The controller drivers all show up on the HCL as fully supported and there are no errors in any logs that indicate an issue. I probably should get it logged with VMware, but for now we've just learnt to ignore it.

TheBobkin · ‎01-30-2018

Hello alsmk2,

"We have a site running Cisco UCS rackmount servers that displays a very similar issue to this on a regular basis with the VIC cards"

VICs are used for connecting either Network or Networked-storage - not locally-attached vSAN storage - maybe you are referring to a 12G SAS RAID controller that commonly is configured in such servers?

"However, it appears to be completely cosmetic and no storage /host is ever lost."

How are you discerning that storage-availability is never lost?

VMs running as FTT=1 on vSAN can stay up when one of its data-mirrors is lost (e.g. a disk or disk-group becomes unavailable due to failure), so uptime of VMs is not a good measure of this.

"The controller drivers all show up on the HCL as fully supported and there are no errors in any logs that indicate an issue. "

Please ensure you are referring to the vSAN-specific HCL for the required configuration (e.g. controller-cache disabled or set to 100% Read) and drivers/firmware of: controllers, cache-tier SSD/NVMe and capacity-tier HDD/SSD devices.

"I probably should get it logged with VMware, but for now we've just learnt to ignore it."

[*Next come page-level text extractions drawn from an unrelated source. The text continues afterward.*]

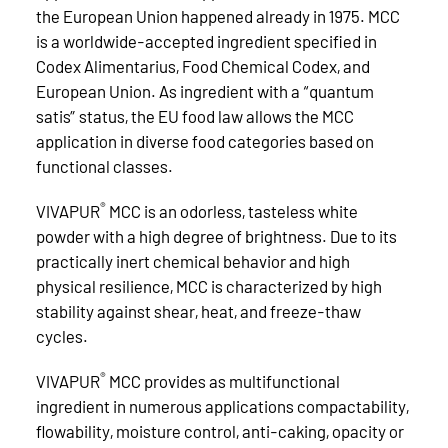
the European Union happened already in 1975. MCC
is a worldwide-accepted ingredient specified in
Codex Alimentarius, Food Chemical Codex, and
European Union. As ingredient with a “quantum
satis” status, the EU food law allows the MCC
application in diverse food categories based on
functional classes.
®
VIVAPUR
MCC is an odorless, tasteless white
powder with a high degree of brightness. Due to its
practically inert chemical behavior and high
physical resilience, MCC is characterized by high
stability against shear, heat, and freeze-thaw
cycles.
®
VIVAPUR
MCC provides as multifunctional
ingredient in numerous applications compactability,
flowability, moisture control, anti-caking, opacity or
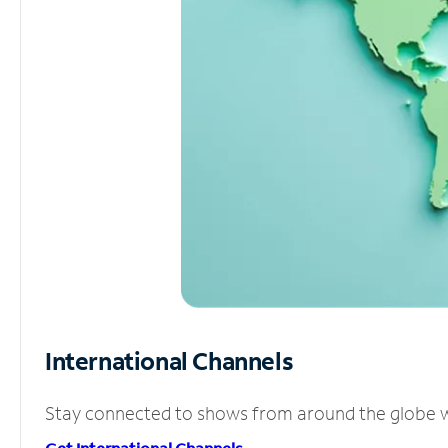
International Channels
Stay connected to shows from around the globe wit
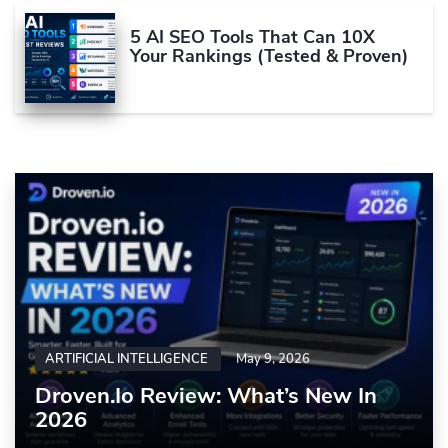
5 AI SEO Tools That Can 10X
Your Rankings (Tested & Proven)
ARTIFICIAL INTELLIGENCE
May 9, 2026
Droven.io Review: What’s New In
2026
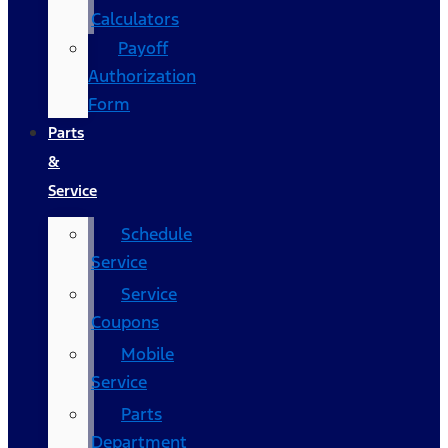
Calculators
Payoff
Authorization
Form
Parts
&
Service
Schedule
Service
Service
Coupons
Mobile
Service
Parts
Department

'Alarm fatigue' can be a dangerous thing, I would advise at the very least aiming to get some clarification on what is causing the alerts - it may be something benign and ignorable as you suggested, or it may be something more serious that resolves itself and that vSAN chugs on through without the VM/Guest-OS layer ever noticing.

Bob

kmcd03 · ‎12-16-2019

We're experiencing this same problem, but with fc640 blades using and FD332 storage sleds with FD332-PERC (dual NOC) controller.

In last two weeks I've had vSAN mark SSDs permanently disabled (PDL) on two different hosts.

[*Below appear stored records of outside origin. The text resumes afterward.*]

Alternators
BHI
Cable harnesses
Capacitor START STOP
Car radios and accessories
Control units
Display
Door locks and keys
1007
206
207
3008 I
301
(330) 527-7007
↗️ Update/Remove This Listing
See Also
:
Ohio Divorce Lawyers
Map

I had same problem eight months ago (May). I had three different hosts have same problem and I opened tickets with GSS and Dell support. Recommendation was to update the controller firmware from version 25.5.5.0004 to 25.5.5.0005. And the lsi_mr3 driver from version 7.703.18.00 to 7.703.20. Both version combinations of firmware and driver are on the VCG for vSAN.

I have new tickets opened both with GSS and Dell Support for over ten days now. I was asked to upgrade firmware to 25.5.6.0009 that was released in Sept-2019. I think there continues to be a problem with the H730 family of controllers and vSAN 6.x. And replacing the current controllers with HBA330 cards is the fix.

How much effort is needed to replace/change controllers with vSAN (configured for encryption and de-dupe)? Is it as simple as putting host in maintenance mode with option ensure accessibility then replace controller? Will vSAN see the SSDs and diskgroups as unchanged? The controller is in pass-through mode so wondering as long as the drivers load, there's no change to the SSDs, disk IDs/signatures, and diskgroups. (14+1 stretched cluster so capacity for applied storage policies)

Or do I have to evacuate all stored components from the host and delete the diskgroups, and then swap controller and recreate the diskgroups?